### Goal of the exercise
The material beneath this line should be printed exactly, with its pictures omitted.

# # # #

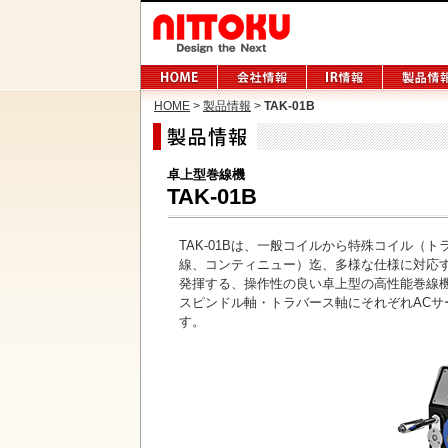
HOME
>
製品情報
>
TAK-01B
卓上型巻線機
TAK-01B
TAK-01Bは、一般コイルから特殊コイル（ト
線、コンティニュー）迄、多様な仕様に対応
発揮する、操作性の良い卓上型の高性能巻線
スピンドル軸・トラバース軸にそれぞれAC
す。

# # # #

### Solution for this exercise
HOME
>
製品情報
>
TAK-01B
卓上型巻線機
TAK-01B
TAK-01Bは、一般コイルから特殊コイル（ト
線、コンティニュー）迄、多様な仕様に対応
発揮する、操作性の良い卓上型の高性能巻線
スピンドル軸・トラバース軸にそれぞれAC
す。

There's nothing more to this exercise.